Сам Эрнст был в Загребе несколько раз. Он хорошо помнил один момент – когда он вместе с Павеличем вышел на балкон королевского дворца и толпа на площади в едином порыве вскинула руки… ведь они приветствовали не его – их владетельного монарха. Они приветствовали Павелича, их поглавника, кровь от крови и плоть от плоти. И отдай Павелич приказ – они растерзали бы своего императора в секунды, подобно львам на арене Колизея…

Негромкий стук в дверь прервал невеселые размышления монарха…

– Кто там?! – раздраженно крикнул Эрнст.

В дверь просочился – именно просочился, а не вошел – лакей, согнулся в почтительном поклоне до земли…
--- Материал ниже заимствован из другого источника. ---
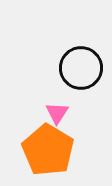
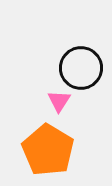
pink triangle: moved 2 px right, 12 px up
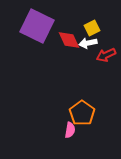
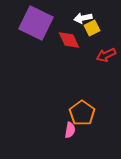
purple square: moved 1 px left, 3 px up
white arrow: moved 5 px left, 25 px up
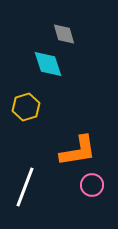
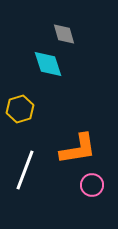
yellow hexagon: moved 6 px left, 2 px down
orange L-shape: moved 2 px up
white line: moved 17 px up
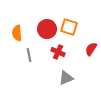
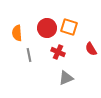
red circle: moved 1 px up
red semicircle: rotated 64 degrees counterclockwise
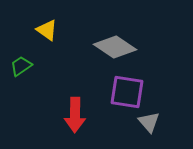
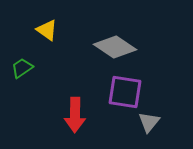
green trapezoid: moved 1 px right, 2 px down
purple square: moved 2 px left
gray triangle: rotated 20 degrees clockwise
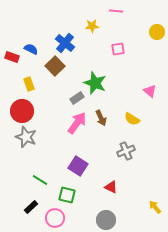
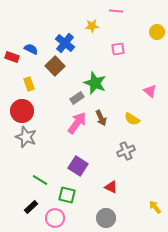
gray circle: moved 2 px up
– Ваше Королевское Величество, министр-президент граф Сечен изволит почтеннейшее просить вашей аудиенции.

– Я пока никого не хочу видеть!

Откланявшись, лакей исчез.

Эрнст в возбуждении прошелся по кабинету. Затем подошел к письменному столу, открыл верхний ящик, достал из него тяжелый, увесистый револьвер Гассера. Тускло блеснули медью патроны в барабане, само ощущение рубчатой рукояти в руке, смертоносной тяжести оружия придало Эрнсту уверенности. Уверенности, которой ему сейчас так недоставало, особенно когда часы неумолимо отсчитывали время, оставшееся до конца ультиматума.

Улыбнувшись какой-то своей мимолетной мысли, Эрнст положил револьвер поверх лежащего на столе листа бумаги, исписанного вручную…

Ультиматум…

 

Его Императорскому и Королевскому Величеству Эрнсту, Божьей милостью Императору австрийскому, Апостолическому королю венгерскому, далматскому, хорватскому, славонскому, лодомерскому и иллирическому, Королю иерусалимскому и прочая;  

Эрцгерцогу австрийскому;  

Великому герцогу тосканскому и краковскому;  

Герцогу лотарингскому, зальцбургскому, штирскому, каринтийскому, карниольскому и буковинскому;  

Великому князю трансильванскому;  

Маркграфу моравскому;  

Герцогу верхней и нижней Силезии, моденскому, пармскому, пьяченцкому и гуастальскому, Освенцима и Заторы; тешинскому, фриульскому, рагузскому и зарскому;  

Владетельному графу габсбургскому и тирольскому, кибургскому, горицкому и градишскому;  

Князю трентскому и бриксенскому;  

Маркграфу Верхних и Нижних Лужиц и Истрии;  

Графу Гогенемс, Фельдкирх, Брегенц, Зоннеберг и проч.;  

Государю Триеста, Котора и Вендской марки;  

Великому Воеводе Сербии (Воеводины),  

и прочая, и прочая, и прочая…  

 

Божиею поспешествующею милостию, Мы, Александр Четвертый, Император и Самодержец Всероссийский, Московский, Киевский, Владимирский, Новгородский; Царь Казанский, Царь Астраханский, Царь Сибирский, Царь Херсонеса Таврического, Царь Грузинский, Государь Псковский, и Великий Князь Смоленский, Литовский, Волынский, Подольский и Финляндский; Князь Эстляндский, Лифляндский, Курляндский и Семигальский, Самогитский, Белостокский, Карельский, Тверской, Югорский, Пермский, Вятский, Болгарский и иных; Государь и Великий Князь Новагорода Низовския земли, Черниговский, Рязанский, Полотский, Ростовский, Ярославский, Белозерский, Удорский, Обдорский, Кондийский, Витебский, Мстиславский, и всея Северныя страны Повелитель; и Государь Иверския, Карталинския и Кабардинския земли и области Арменския; Черкесских и Горских Князей и иных Наследный Государь и Обладатель; Государь Туркестанский; Герцог Шлезвиг-Голштинский, Стормарнский, Дитмарсенский и Ольденбургский, Цезарь Рима, Хан Ханов, Великий Султан Анатолии и Румелии, Император Трех Городов – Константинополя, Эдирне и Бурсы, Владыка Обеих Земель и Обоих Морей, Покровитель всех правоверных, Покровитель двух святых городов – Мекки и Медины и прочая, и прочая, и прочая, будучи не в силах смотреть на злодеяния великие, именем Христовым творящиеся в хорватской земле, сим заявляем о следующем.  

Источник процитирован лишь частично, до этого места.